Towards Whole-corpus Reconstruction of Heterogeneous RAG Knowledge Bases
Abstract
Retrieval-Augmented Generation (RAG) systems are increasingly deployed to provide query-based access to large knowledge bases, thereby introducing concrete privacy risks whereby the underlying corpus may be partially or fully extracted through the deployed service.

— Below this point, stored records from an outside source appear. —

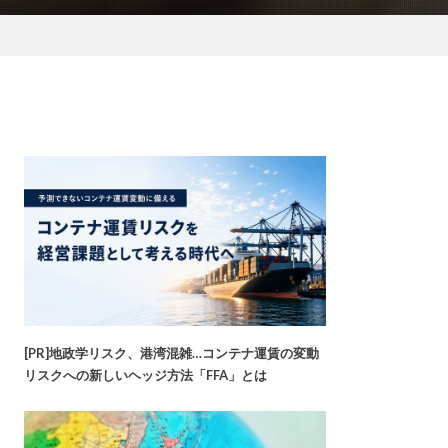
[PR]地政学リスク、港湾混雑…コンテナ運賃の変動
リスクへの新しいヘッジ方法「FFA」とは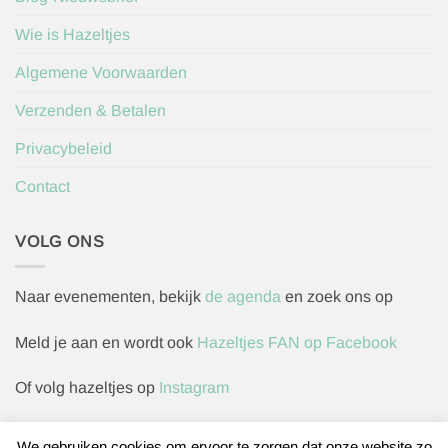
Wie is Hazeltjes
Algemene Voorwaarden
Verzenden & Betalen
Privacybeleid
Contact
VOLG ONS
Naar evenementen, bekijk
de agenda
en zoek ons op
Meld je aan en wordt ook
Hazeltjes FAN op Facebook
Of volg hazeltjes op
Instagram
We gebruiken cookies om ervoor te zorgen dat onze website zo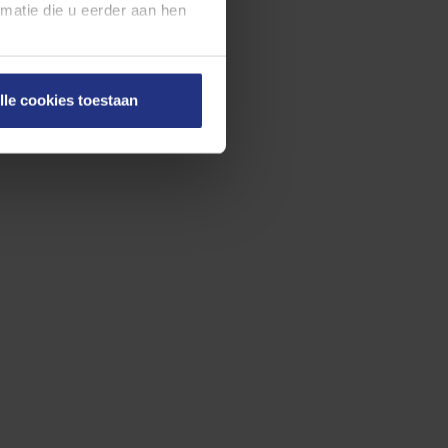
atie die u eerder aan hen
en onze
cookieverklaring
.
lle cookies toestaan
on rechts onderaan de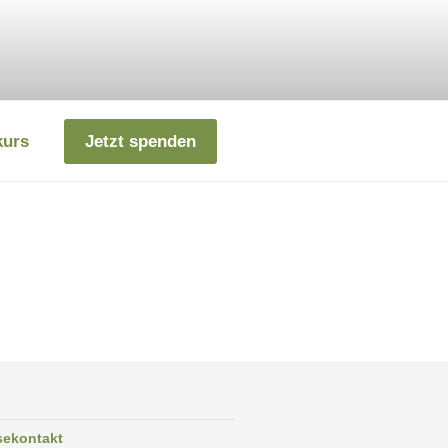
kurs
Jetzt spenden
sekontakt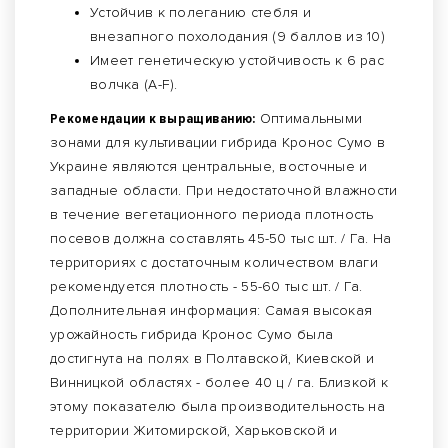
Устойчив к полеганию стебля и
внезапного похолодания (9 баллов из 10)
Имеет генетическую устойчивость к 6 рас
волчка (А-F).
Рекомендации к выращиванию:
Оптимальными
зонами для культивации гибрида Кронос Сумо в
Украине являются центральные, восточные и
западные области. При недостаточной влажности
в течение вегетационного периода плотность
посевов должна составлять 45-50 тыс шт. / Га. На
территориях с достаточным количеством влаги
рекомендуется плотность - 55-60 тыс шт. / Га.
Дополнительная информация: Самая высокая
урожайность гибрида Кронос Сумо была
достигнута на полях в Полтавской, Киевской и
Винницкой областях - более 40 ц / га. Близкой к
этому показателю была производительность на
территории Житомирской, Харьковской и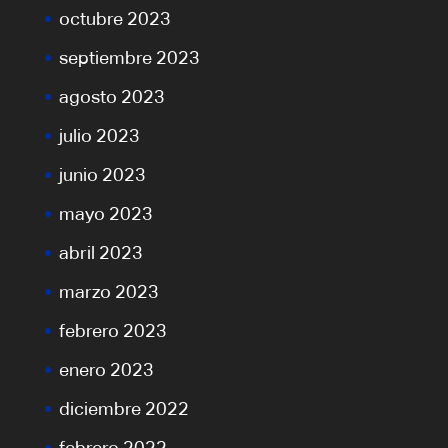
octubre 2023
septiembre 2023
agosto 2023
julio 2023
junio 2023
mayo 2023
abril 2023
marzo 2023
febrero 2023
enero 2023
diciembre 2022
febrero 2022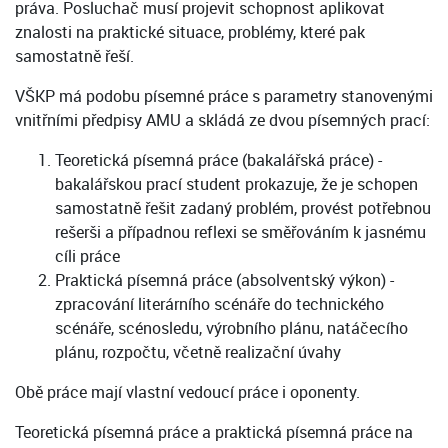
práva. Posluchač musí projevit schopnost aplikovat
znalosti na praktické situace, problémy, které pak
samostatně řeší.
VŠKP má podobu písemné práce s parametry stanovenými
vnitřními předpisy AMU a skládá ze dvou písemných prací:
Teoretická písemná práce (bakalářská práce) -
bakalářskou prací student prokazuje, že je schopen
samostatně řešit zadaný problém, provést potřebnou
rešerši a případnou reflexi se směřováním k jasnému
cíli práce
Praktická písemná práce (absolventský výkon) -
zpracování literárního scénáře do technického
scénáře, scénosledu, výrobního plánu, natáčecího
plánu, rozpočtu, včetně realizační úvahy
Obě práce mají vlastní vedoucí práce i oponenty.
Teoretická písemná práce a praktická písemná práce na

Existing extraction attacks typically rely on locally driven search strategies, in which newly extracted content is inferred or expanded based on previously recovered fragments. However, real-world knowledge bases are often multi-source and heterogeneous, with pronounced semantic discontinuities across domains. Such gaps can trap extraction methods that rely on local semantic continuity in local optima, severely limiting large-scale corpus reconstruction. In this paper, we introduce an extraction framework (GeoEx) designed to navigate and reconstruct heterogeneous RAG knowledge bases without any prior knowledge. The framework plans extraction directly in the embedding space of a proxy retrieval model to improve global coverage, and employs an embedding inversion module to convert latent vectors into executable queries. We further propose a composite geometric strategy that combines orthogonal query synthesis for cross-domain exploration with local embedding perturbations for dense extraction within discovered clusters. Experiments on mixed corpora spanning eight diverse domains and multiple retrievers and LLMs show that GeoEx significantly outperforms baselines in both extraction coverage and query efficiency.